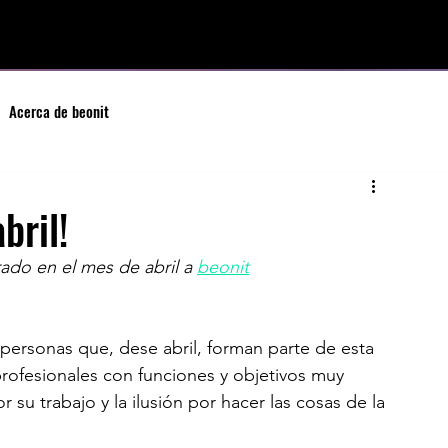
Acerca de beonit
bril!
do en el mes de abril a 
beonit
personas que, dese abril, forman parte de esta 
rofesionales con funciones y objetivos muy 
su trabajo y la ilusión por hacer las cosas de la 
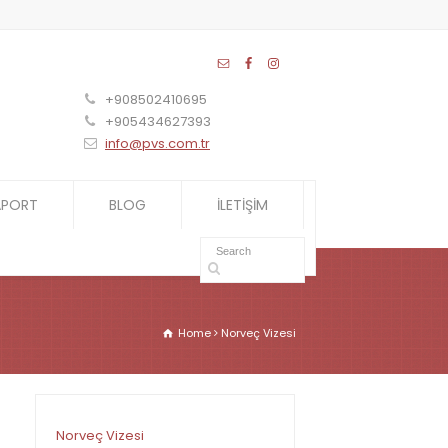
+908502410695
+905434627393
info@pvs.com.tr
APORT
BLOG
İLETİŞİM
Home
Norveç Vizesi
Norveç Vizesi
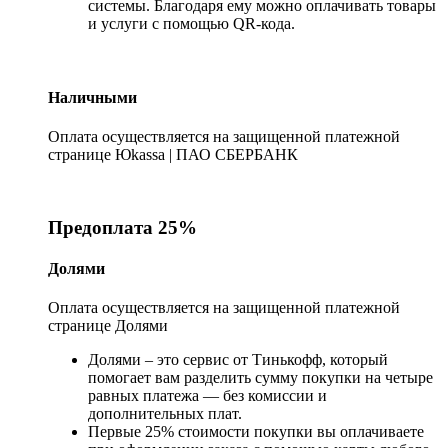
системы. Благодаря ему можно оплачивать товары
и услуги с помощью QR-кода.
Наличными
Оплата осуществляется на защищенной платежной
странице Юkassa | ПАО СБЕРБАНК
Предоплата 25%
Долями
Оплата осуществляется на защищенной платежной
странице Долями
Долями – это сервис от Тинькофф, который
помогает вам разделить сумму покупки на четыре
равных платежа — без комиссии и
дополнительных плат.
Первые 25% стоимости покупки вы оплачиваете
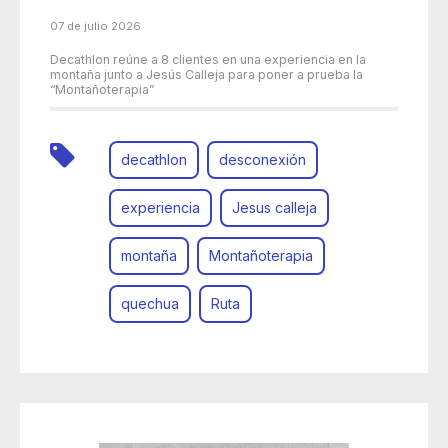
07 de julio 2026
Decathlon reúne a 8 clientes en una experiencia en la
montaña junto a Jesús Calleja para poner a prueba la
“Montañoterapia”
decathlon
desconexión
experiencia
Jesus calleja
montaña
Montañoterapia
quechua
Ruta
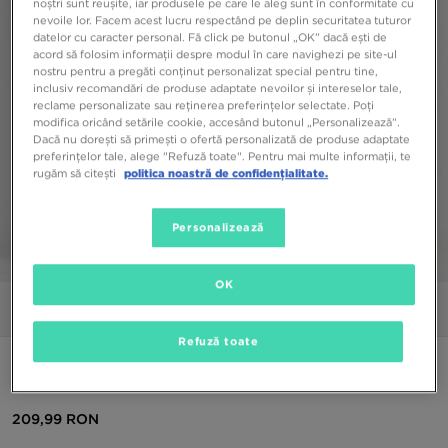
noștri sunt reușite, iar produsele pe care le aleg sunt în conformitate cu
nevoile lor. Facem acest lucru respectând pe deplin securitatea tuturor
datelor cu caracter personal. Fă click pe butonul „OK” dacă ești de
acord să folosim informații despre modul în care navighezi pe site-ul
nostru pentru a pregăti conținut personalizat special pentru tine,
inclusiv recomandări de produse adaptate nevoilor și intereselor tale,
reclame personalizate sau reținerea preferințelor selectate. Poți
modifica oricând setările cookie, accesând butonul „Personalizează”.
Dacă nu dorești să primești o ofertă personalizată de produse adaptate
preferințelor tale, alege "Refuză toate". Pentru mai multe informații, te
rugăm să citești
politica noastră de confidențialitate.
Personalizează
1/5
OK
Poze
Video
Refuză toate
THE NORTH FACE PANTALONI TEK PANT ANTH/WHT
209,99 RON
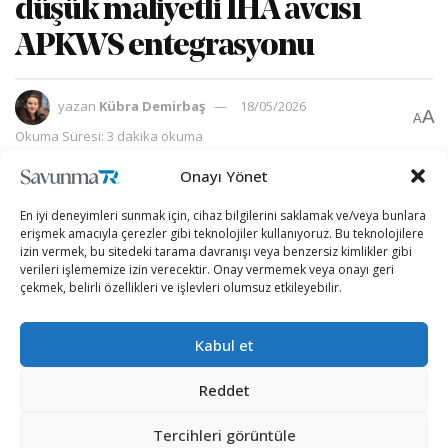
düşük maliyetli İHA avcısı
APKWS entegrasyonu
yazan
Kübra Demirbaş
18/05/2026
A
A
Okuma Süresi: 3 dakika okuma
Onayı Yönet
En iyi deneyimleri sunmak için, cihaz bilgilerini saklamak ve/veya bunlara
erişmek amacıyla çerezler gibi teknolojiler kullanıyoruz. Bu teknolojilere
izin vermek, bu sitedeki tarama davranışı veya benzersiz kimlikler gibi
verileri işlememize izin verecektir. Onay vermemek veya onayı geri
çekmek, belirli özellikleri ve işlevleri olumsuz etkileyebilir.
Kabul et
Reddet
Tercihleri görüntüle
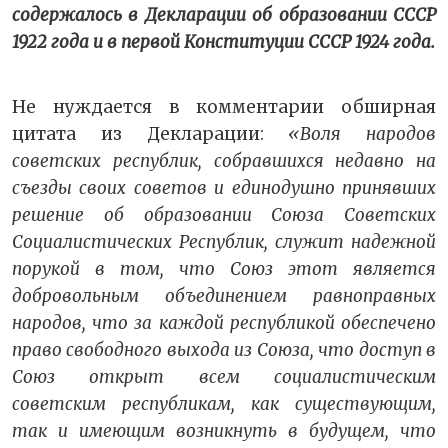
содержалось в Декларации об образовании СССР
1922 года и в первой Конституции СССР 1924 года.
Не нуждается в комментарии обширная
цитата из Декларации:
«Воля народов
советских республик, собравшихся недавно на
съезды своих советов и единодушно принявших
решение об образовании Союза Советских
Социалистических Республик, служит надежной
порукой в том, что Союз этот является
добровольным объединением равноправных
народов, что за каждой республикой обеспечено
право свободного выхода из Союза, что доступ в
Союз открыт всем социалистическим
советским республикам, как существующим,
так и имеющим возникнуть в будущем, что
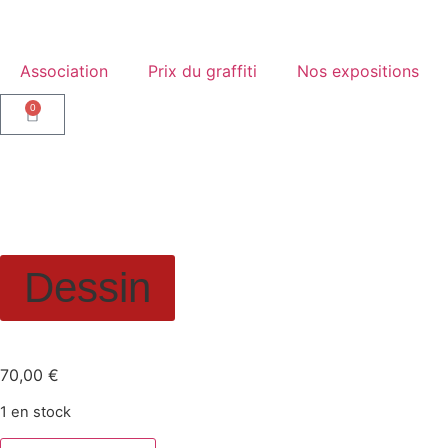
Association
Prix du graffiti
Nos expositions
0
Dessin
Mieux vaut mitard que
70,00
€
1 en stock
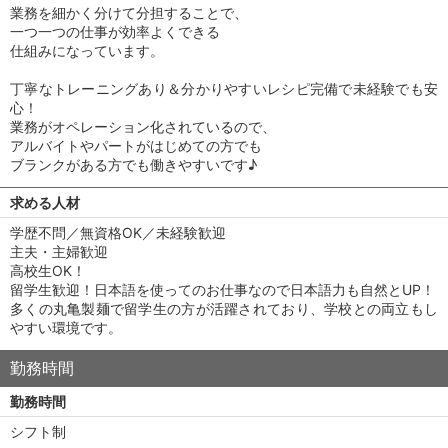
業務を細かく分けて分担することで、
一つ一つの仕事が効率よくできる
仕組みになっています。
丁寧なトレーニングあり＆分かりやすいレシピ完備で未経験でも安
心！
業務がオペレーション化されているので、
アルバイトやパートがはじめての方でも
ブランクがある方でも働きやすいです♪
求める人材
学歴不問／無資格OK／未経験歓迎
主夫・主婦歓迎
高校生OK！
留学生歓迎！日本語を使ってのお仕事なので日本語力も自然とUP！
多くの丸亀製麺で留学生の方が活躍されており、学校との両立もし
やすい環境です。
勤務時間
勤務時間
シフト制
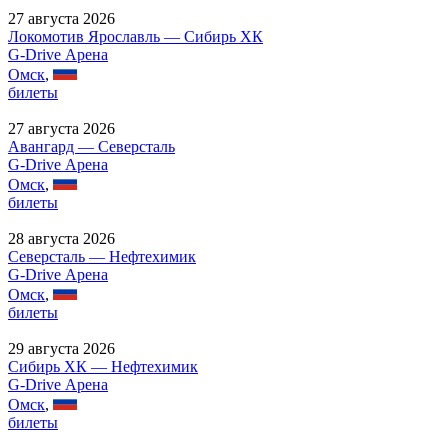
27 августа 2026
Локомотив Ярославль — Сибирь ХК
G-Drive Арена
Омск
,
билеты
27 августа 2026
Авангард — Северсталь
G-Drive Арена
Омск
,
билеты
28 августа 2026
Северсталь — Нефтехимик
G-Drive Арена
Омск
,
билеты
29 августа 2026
Сибирь ХК — Нефтехимик
G-Drive Арена
Омск
,
билеты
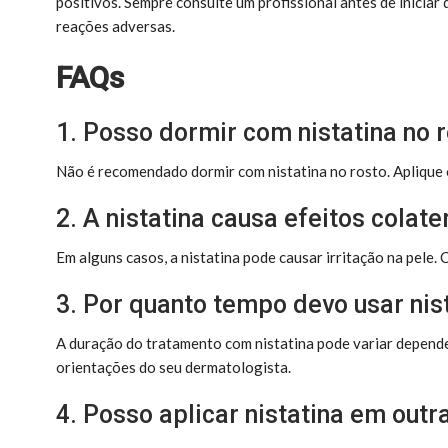
positivos. Sempre consulte um profissional antes de iniciar
reações adversas.
FAQs
1. Posso dormir com nistatina no 
Não é recomendado dormir com nistatina no rosto. Aplique 
2. A nistatina causa efeitos colate
Em alguns casos, a nistatina pode causar irritação na pele.
3. Por quanto tempo devo usar nis
A duração do tratamento com nistatina pode variar depende
orientações do seu dermatologista.
4. Posso aplicar nistatina em out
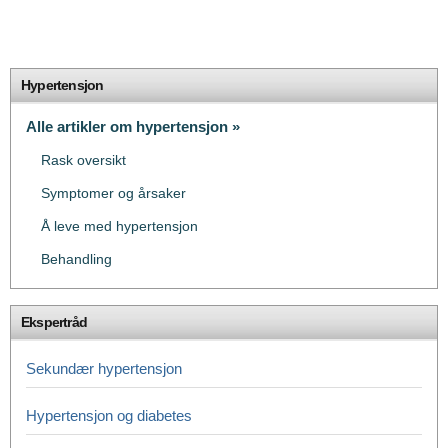
Hypertensjon
Alle artikler om hypertensjon »
Rask oversikt
Symptomer og årsaker
Å leve med hypertensjon
Behandling
Ekspertråd
Sekundær hypertensjon
Hypertensjon og diabetes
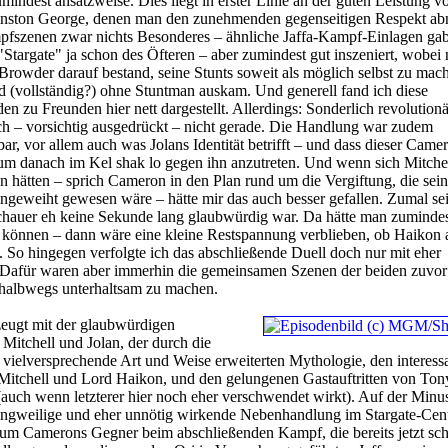
umindest ansatzweise. Dies liegt in erster Linie an der guten Leistung 
nston George, denen man den zunehmenden gegenseitigen Respekt ab
szenen zwar nichts Besonderes – ähnliche Jaffa-Kampf-Einlagen gab
"Stargate" ja schon des Öfteren – aber zumindest gut inszeniert, wobei
s Browder darauf bestand, seine Stunts soweit als möglich selbst zu mac
 (vollständig?) ohne Stuntman auskam. Und generell fand ich diese
 zu Freunden hier nett dargestellt. Allerdings: Sonderlich revolutionär
ch – vorsichtig ausgedrückt – nicht gerade. Die Handlung war zudem
ar, vor allem auch was Jolans Identität betrifft – und dass dieser Came
 um danach im Kel shak lo gegen ihn anzutreten. Und wenn sich Mitche
n hätten – sprich Cameron in den Plan rund um die Vergiftung, die sei
 eingeweiht gewesen wäre – hätte mir das auch besser gefallen. Zumal se
chauer eh keine Sekunde lang glaubwürdig war. Da hätte man zumindes
n können – dann wäre eine kleine Restspannung verblieben, ob Haikon 
d. So hingegen verfolgte ich das abschließende Duell doch nur mit eher
. Dafür waren aber immerhin die gemeinsamen Szenen der beiden zuvor 
halbwegs unterhaltsam zu machen.
eugt mit der glaubwürdigen
itchell und Jolan, der durch die
vielversprechende Art und Weise erweiterten Mythologie, den interess
itchell und Lord Haikon, und den gelungenen Gastauftritten von To
auch wenn letzterer hier noch eher verschwendet wirkt). Auf der Minus
angweilige und eher unnötig wirkende Nebenhandlung im Stargate-Cent
 um Camerons Gegner beim abschließenden Kampf, die bereits jetzt sch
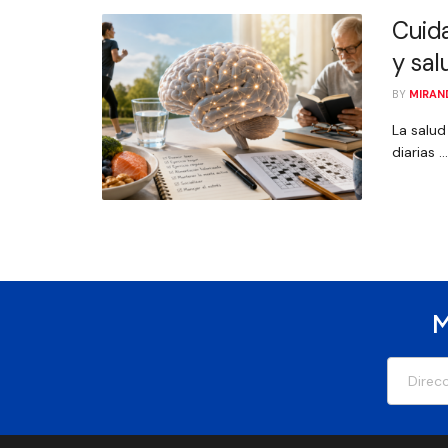
Cuida
y sal
BY
MIRAN
La salud
diarias ...
M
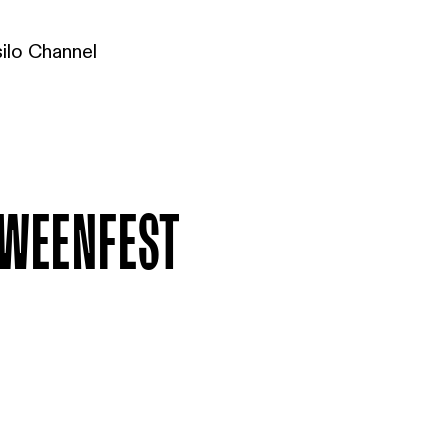
ilo Channel
OWEENFEST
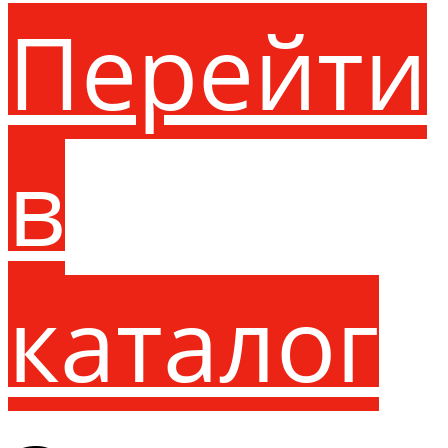
Перейти
в
каталог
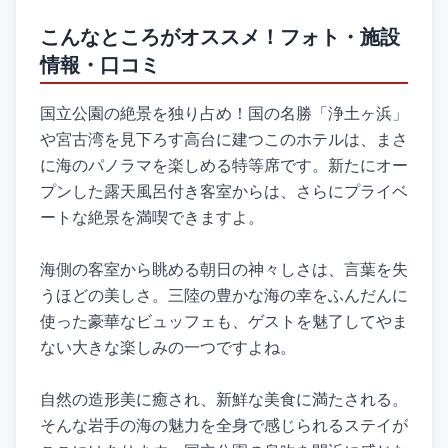
こんなところがオススメ！フォト・施設
情報・口コミ
国立公園の絶景を独り占め！国の名勝「浄土ヶ浜」
や宮古湾を見下ろす高台に建つこのホテルは、まさ
に海のパノラマを楽しめる特等席です。新たにオー
プンした露天風呂付き客室からは、さらにプライベ
ートな絶景を満喫できますよ。
海側の客室から眺める朝日の神々しさは、言葉を失
うほどの美しさ。三陸の豊かな海の幸をふんだんに
使った豪華なビュッフェも、ゲストを魅了してやま
ない大きな楽しみの一つですよね。
自然の造形美に癒され、新鮮な美食に満たされる。
そんな岩手の海の魅力を全身で感じられるステイが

********************

To do | Look over the data above and show each line that contains "покупки".

Result below |
помогает вам разделить сумму покупки на четыре
Первые 25% стоимости покупки вы оплачиваете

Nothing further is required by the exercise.